What would you do if your account was in this situation?

Discussion in 'Trading' started by xif99, Mar 5, 2009.

  1. Lucrum

    Lucrum

    Anesthetize myself with copious amounts of alcohol.
     
    #11     Mar 6, 2009
  2. This is the best advice and you should take it.

    Ask yourself this: if you had a good and loyal friend with 12k of cash, what would you tell your friend to do with it? Would you really tell him to buy SPY or DDM? Are they really the best trade/investment? If so, then keep your position. If not, then sell SPY and DDM do something else.

    Except for some minor tax-planning and transaction cost issues, your current holdings, basis, paper losses/gains are wholly irrelevant. The market won't go up or down solely because you are sitting on a loss or gain. All that really matters is to decide the best place to put your capital in the future (not the past). Pretend all your positions are cash and trade accordingly.
     
    #12     Mar 6, 2009
  3. xif99

    xif99


    is that the rule for all the 2x weighted index ETFs?
     
    #13     Mar 6, 2009
  4. First of all you're an idiot for using the buy and hold strategy. Sorry, I say that to all Buy and folders.

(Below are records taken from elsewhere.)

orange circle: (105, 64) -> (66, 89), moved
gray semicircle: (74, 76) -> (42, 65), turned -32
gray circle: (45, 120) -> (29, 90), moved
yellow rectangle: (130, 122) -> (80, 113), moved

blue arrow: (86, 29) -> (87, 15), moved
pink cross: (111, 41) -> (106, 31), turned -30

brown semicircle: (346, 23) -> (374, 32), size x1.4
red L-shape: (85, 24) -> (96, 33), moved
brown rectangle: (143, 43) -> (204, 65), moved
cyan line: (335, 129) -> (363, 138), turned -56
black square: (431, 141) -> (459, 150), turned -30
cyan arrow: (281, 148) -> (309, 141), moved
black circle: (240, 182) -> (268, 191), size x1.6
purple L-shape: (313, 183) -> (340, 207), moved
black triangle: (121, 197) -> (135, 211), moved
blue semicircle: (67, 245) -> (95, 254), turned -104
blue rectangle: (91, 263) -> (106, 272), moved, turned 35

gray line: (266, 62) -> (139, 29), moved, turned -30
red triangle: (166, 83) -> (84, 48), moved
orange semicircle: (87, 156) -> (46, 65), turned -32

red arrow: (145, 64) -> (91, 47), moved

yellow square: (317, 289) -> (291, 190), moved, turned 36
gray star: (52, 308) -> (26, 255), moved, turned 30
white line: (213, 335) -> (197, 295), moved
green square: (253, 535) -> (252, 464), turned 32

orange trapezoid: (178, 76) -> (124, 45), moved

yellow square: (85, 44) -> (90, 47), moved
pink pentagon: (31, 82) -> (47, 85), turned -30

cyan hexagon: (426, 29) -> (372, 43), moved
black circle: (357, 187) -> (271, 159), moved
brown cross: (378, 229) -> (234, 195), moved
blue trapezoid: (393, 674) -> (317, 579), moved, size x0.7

    Secondly you are an even bigger idiot for not following the one rule you need to follow when it comes to your strategy. Buy and HOLD. You have to hold no matter what. That is the strategy. Taking your money out or increasing the leverage in a long account when the market is tanking is going against your one simple rule.

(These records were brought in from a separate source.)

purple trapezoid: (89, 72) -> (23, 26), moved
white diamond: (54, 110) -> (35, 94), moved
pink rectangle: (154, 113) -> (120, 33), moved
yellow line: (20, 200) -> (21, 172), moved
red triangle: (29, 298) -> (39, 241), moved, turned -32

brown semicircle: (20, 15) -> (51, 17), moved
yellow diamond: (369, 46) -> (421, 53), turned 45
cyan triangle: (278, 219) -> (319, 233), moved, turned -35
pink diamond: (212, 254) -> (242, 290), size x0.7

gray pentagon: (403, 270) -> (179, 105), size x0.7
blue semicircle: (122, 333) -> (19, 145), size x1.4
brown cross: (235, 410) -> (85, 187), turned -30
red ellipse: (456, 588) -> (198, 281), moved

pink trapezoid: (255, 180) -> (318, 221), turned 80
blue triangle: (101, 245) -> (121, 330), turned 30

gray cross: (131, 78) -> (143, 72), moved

    Keep things where they are at and hopefully you will be at breaking even in 10-15 years.

    Every investor who trys to break even once they have lost 40% of their money ALWAYS loses more money. A good amount lose all their money. Same with traders.
     
    #14     Mar 6, 2009
  5. Leveraged Funds are a decaying asset. They seek to multiply the performance of their benchmark on a DAILY basis. There is no free lunch. If these funds could deliver 2Xs the S&P over the long haul, then why would anyone pay 2/20 to a hedge fund trying to so the same thing? The decay is especially severe in a volatile choppy market.

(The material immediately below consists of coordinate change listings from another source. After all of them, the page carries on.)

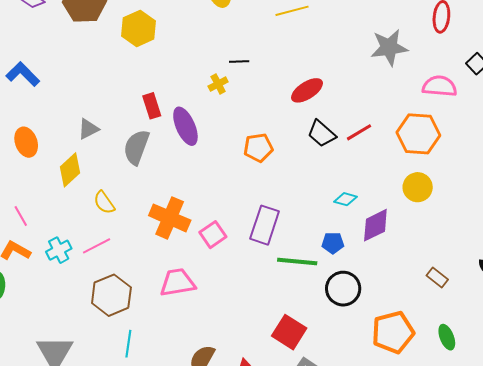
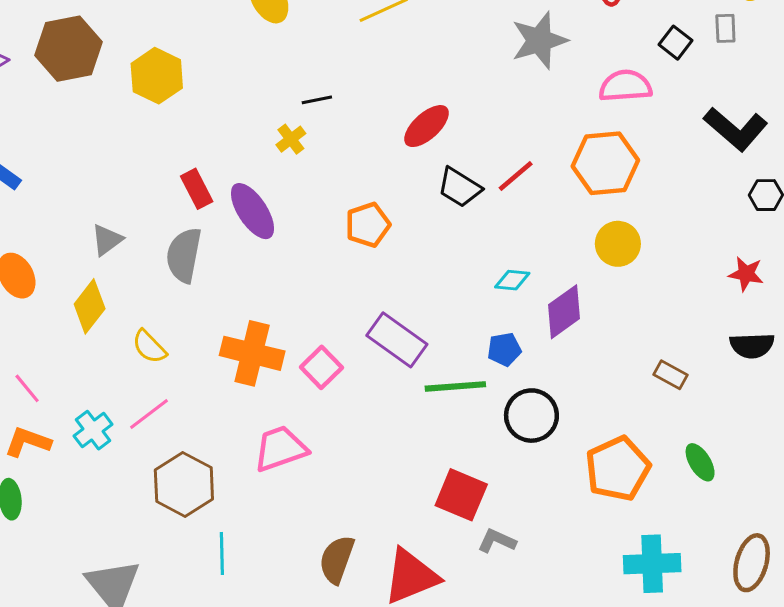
purple rectangle: (265, 225) -> (397, 340), turned -63

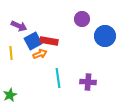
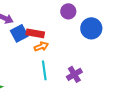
orange arrow: (40, 54) -> (41, 46), moved
purple cross: (88, 82) -> (74, 74), turned -35

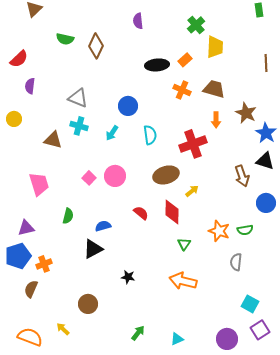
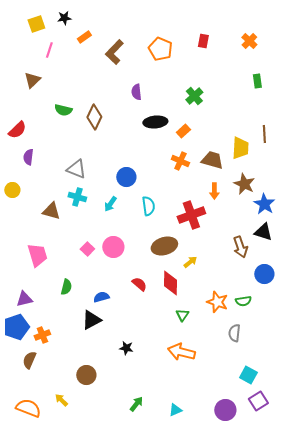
yellow trapezoid: (215, 47) -> (240, 148), moved
black ellipse: (157, 65) -> (155, 122), moved

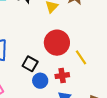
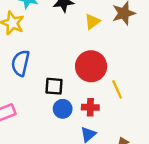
black square: (30, 64) -> (54, 86), turned -35

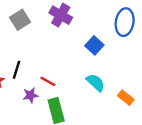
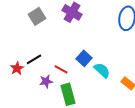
blue square: (94, 45) -> (84, 58), moved
black line: (17, 70) -> (34, 59), turned 42

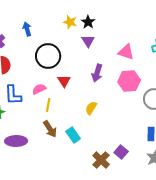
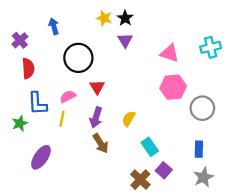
purple arrow: (97, 73) -> (96, 118), moved
yellow line: (48, 105) -> (62, 119), moved
brown arrow: (50, 129) -> (101, 143), moved
cyan rectangle: (73, 135) -> (150, 147), moved
purple ellipse: (16, 141) -> (41, 157), turned -55

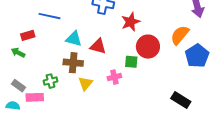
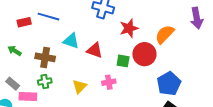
red rectangle: (28, 35) -> (24, 22), moved
orange semicircle: (180, 35) -> (165, 34), moved
blue pentagon: (197, 56) -> (169, 84), moved
green square: (131, 62) -> (123, 61), moved
brown cross: (73, 63) -> (45, 57), moved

    Lets say you purchase your leveraged fund shares for $100 and the market goes up 5%. Now you have doubled the return and you have 110. Then the next day the market goes down 5% and instead of being back to break even you are actually down because the fund performance is market daily so you lose 10% of your new total and you only have 99. Then add in the transaction fees the funds incur by buying and selling of derivatives all day -- and the management fees! This is of course an over simplified example but it does illustrate the point.

    Leveraged ETFs are truly a suckers bet over the long haul. They are, however, a dream product for marketers and traders.
     
    #15     Mar 7, 2009

  6. Paul Tudor Jones didn't make that comment for this market.

    It's not like playing blackjack

    Don't listen to 99% of the so called "traders" on here especially if they're quoting Paul Tudor Jones

    All you pathetic guys on here with this end of the world shit are really tiring. The market is going to come back in a very big way. You know why? BECAUSE IT ALWAYS DOES. It's just a question of when. Some companies are going to get tossed out and new ones will take their place. If you have the $ and the stones the best thing to do is some fucking research and buy as much undervalued, fundamentally strong companies and wait for them to pop back up when all the dust settles. IT WILL HAPPEN.


    If you're an ACTUAL trader, then you shouldn't be holding shit anyway.
     
    #16     Mar 7, 2009
  7. buckoboy

    buckoboy

    Never feel you have to make your money back in the same stock you're losing money on. By holding onto a losing stock, you are telling yourself you don't know how to find a better stock out there. That kinda like holding onto a bad girlfriend hoping she will get better. Dump that stock's butt and buy a stock worth your time.
     
    #17     Mar 7, 2009

  8. Not so fast. The S&P average may not go to zero, but the instrument you are trading actually can if the company issuing the ETF goes bust.
     
    #18     Mar 7, 2009

  9. The future must necessarily conform to the past? That's what one calls a logical fallacy. Just saying the market will keep going up because it always has is like saying that a trend has been so strong for the last 100 years that it must necessarily continue. Read up on EWT.
     
    #19     Mar 7, 2009
  10. Buy 2 options on GDX and 2 options on USO , and trade it. Forget
    about what these people say here , hope and vision and things happen.